Abessinien / Äthiopien – Experimentierfeld der Gewalt

Aram Mattioli

Von Wolfgang Mayr

Äthiopien versinkt in einer ständigen wachsenden Gewalt, wie schon zwischen 1935 und 1941. Das faschistische Italien überzog damals das Reich von Kaiser Haile Selassie mit einem völkermordartigen Krieg, schreibt der Schweizer Historiker Aram Mattioli.

Historiker Mattioli deutet in seinem Buch „Abessinien – Experimentierfeld der Gewalt“ den faschistischen Eroberungskrieg als Blaupause für den deutschen Vernichtungskrieg im Osten an. Auf dem abessinischen Experimentierfeld wurde ausprobiert, was in späteren Kriegen des 20. Jahrhunderts mit noch größerer Perfektion praktiziert wurde.

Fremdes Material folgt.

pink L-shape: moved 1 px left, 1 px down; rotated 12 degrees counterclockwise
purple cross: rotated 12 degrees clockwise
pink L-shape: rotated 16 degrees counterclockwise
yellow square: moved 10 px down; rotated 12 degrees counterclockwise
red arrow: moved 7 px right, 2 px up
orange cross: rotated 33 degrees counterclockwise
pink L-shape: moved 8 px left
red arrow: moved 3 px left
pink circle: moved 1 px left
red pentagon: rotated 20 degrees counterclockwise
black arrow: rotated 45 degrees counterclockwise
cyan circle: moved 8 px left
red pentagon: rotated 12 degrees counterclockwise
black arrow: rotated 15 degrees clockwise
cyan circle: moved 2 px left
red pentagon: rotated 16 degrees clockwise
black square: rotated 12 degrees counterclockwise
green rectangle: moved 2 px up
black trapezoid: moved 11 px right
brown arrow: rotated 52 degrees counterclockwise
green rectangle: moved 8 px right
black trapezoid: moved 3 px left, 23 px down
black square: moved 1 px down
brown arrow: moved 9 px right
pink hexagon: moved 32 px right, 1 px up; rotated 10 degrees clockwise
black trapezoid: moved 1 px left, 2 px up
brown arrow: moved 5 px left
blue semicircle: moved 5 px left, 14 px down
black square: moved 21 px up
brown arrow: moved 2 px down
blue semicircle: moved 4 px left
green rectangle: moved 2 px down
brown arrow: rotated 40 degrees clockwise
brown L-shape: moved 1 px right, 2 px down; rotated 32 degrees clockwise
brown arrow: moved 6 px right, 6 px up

Äthiopien ist derzeit wieder Schlachtfeld, es herrscht Krieg zwischen der Zentralregierung des Friedensnobelpreisträgers Abiy Ahmed und der Provinz Tigray und den Oromo-Verbündeten. Adis Abeba gab den Startschuss für diesen äußerst gewalttätig geführten Krieg. Gemeinsam mit den eritreischen Verbündeten verübte die äthiopische Armee Kriegsverbrechen in Tigray, Massenvergewaltigungen, Massenerschießen, Vertreibungen.

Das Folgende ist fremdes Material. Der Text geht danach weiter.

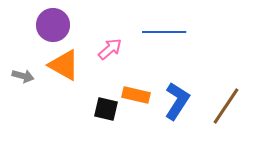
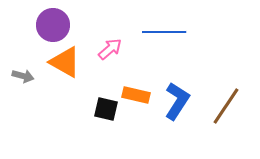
orange triangle: moved 1 px right, 3 px up
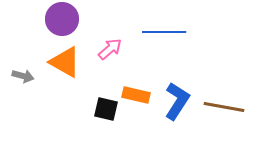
purple circle: moved 9 px right, 6 px up
brown line: moved 2 px left, 1 px down; rotated 66 degrees clockwise
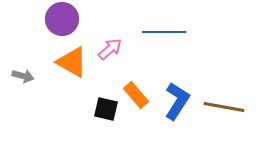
orange triangle: moved 7 px right
orange rectangle: rotated 36 degrees clockwise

Die Tigray verbündeten sich mit der Oromo Liberation Army, vertrieben Soldaten aus Eritrea und der Zentralregierung und stehen laut eigenen Angaben vor der Hauptstadt Adis Abeba. Präsident Ahmed ließ angebliche Spione verhaften und geht gegen mutmaßliche Regierungsgegner in der Hauptstadt vor.

„Der Krieg ist vor allem aus der Region Tigray heraus eskaliert und wird nun zu einem nationalen Anliegen. Dies geschieht, nachdem die Bundesregierung den Ausnahmezustand erlassen hat“, sagt William Davison vom International Crisis Group. Ohne bedeutende und gewichtige Zugeständnisse an Tigray von Seiten der Zentralregierung wird es kein Ende der Kämpfe geben, warnt Davison. An diesem Krieg könnte also der Zentralstaat zerbrechen.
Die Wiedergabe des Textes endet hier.